TASK GOAL: Copy out, from the data below, each line in which the word "Pitfalls" occurs.

Saved data entries
:::::

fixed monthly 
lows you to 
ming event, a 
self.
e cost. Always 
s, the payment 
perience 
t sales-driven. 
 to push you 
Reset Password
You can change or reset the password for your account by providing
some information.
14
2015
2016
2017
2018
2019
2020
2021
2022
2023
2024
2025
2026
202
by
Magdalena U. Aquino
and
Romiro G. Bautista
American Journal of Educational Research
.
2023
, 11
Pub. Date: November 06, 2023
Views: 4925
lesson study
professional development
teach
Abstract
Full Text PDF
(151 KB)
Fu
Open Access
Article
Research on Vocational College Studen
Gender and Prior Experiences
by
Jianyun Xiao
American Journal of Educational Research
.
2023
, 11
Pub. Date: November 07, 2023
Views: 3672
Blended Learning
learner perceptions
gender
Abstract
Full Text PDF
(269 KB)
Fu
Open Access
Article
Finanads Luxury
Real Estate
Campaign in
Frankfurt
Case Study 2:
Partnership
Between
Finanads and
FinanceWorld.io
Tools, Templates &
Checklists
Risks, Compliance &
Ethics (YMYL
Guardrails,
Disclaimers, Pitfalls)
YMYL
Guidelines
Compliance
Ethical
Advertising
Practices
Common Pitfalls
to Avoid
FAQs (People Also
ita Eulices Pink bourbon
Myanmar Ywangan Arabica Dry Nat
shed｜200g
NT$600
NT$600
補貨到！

:::::

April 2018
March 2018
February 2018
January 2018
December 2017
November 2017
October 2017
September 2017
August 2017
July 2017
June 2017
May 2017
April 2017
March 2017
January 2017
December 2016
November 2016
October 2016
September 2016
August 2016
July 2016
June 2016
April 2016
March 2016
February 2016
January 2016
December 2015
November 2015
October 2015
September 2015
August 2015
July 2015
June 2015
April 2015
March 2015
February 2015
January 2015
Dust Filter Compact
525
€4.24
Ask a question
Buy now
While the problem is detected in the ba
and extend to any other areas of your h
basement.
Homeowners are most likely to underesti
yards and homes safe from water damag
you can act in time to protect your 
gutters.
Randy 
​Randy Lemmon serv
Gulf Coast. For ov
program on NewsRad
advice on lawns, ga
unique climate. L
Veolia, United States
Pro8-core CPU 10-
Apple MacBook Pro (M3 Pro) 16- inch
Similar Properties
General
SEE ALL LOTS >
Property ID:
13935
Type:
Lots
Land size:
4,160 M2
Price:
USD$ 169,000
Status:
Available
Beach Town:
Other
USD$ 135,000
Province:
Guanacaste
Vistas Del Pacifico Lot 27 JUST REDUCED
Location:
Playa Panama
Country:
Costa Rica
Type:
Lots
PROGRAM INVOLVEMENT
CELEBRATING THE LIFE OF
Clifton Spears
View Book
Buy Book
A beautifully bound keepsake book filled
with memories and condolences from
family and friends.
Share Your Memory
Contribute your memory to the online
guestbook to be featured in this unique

:::::

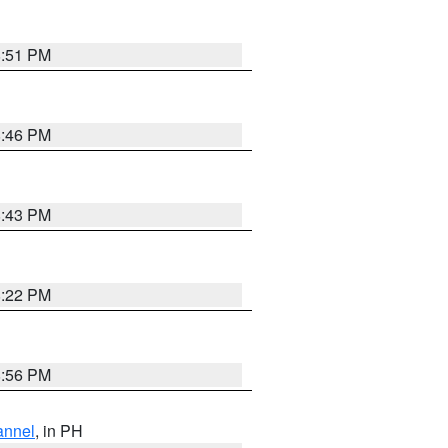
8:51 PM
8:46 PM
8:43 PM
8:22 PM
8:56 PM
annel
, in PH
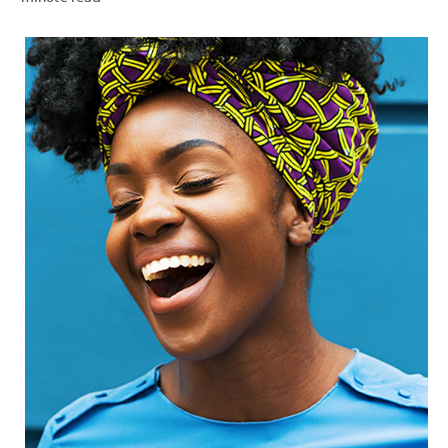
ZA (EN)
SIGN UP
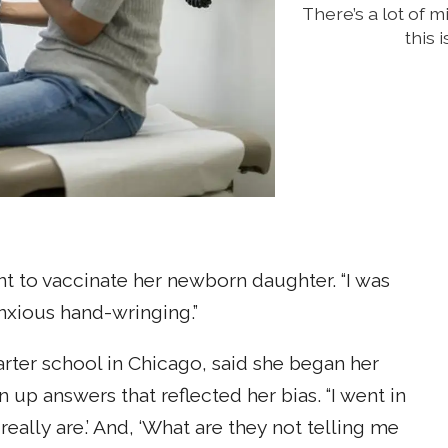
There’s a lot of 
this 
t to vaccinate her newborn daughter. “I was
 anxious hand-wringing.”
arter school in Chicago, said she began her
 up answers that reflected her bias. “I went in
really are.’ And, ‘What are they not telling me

:::::

TASK SOLUTION:
Disclaimers, Pitfalls)
Common Pitfalls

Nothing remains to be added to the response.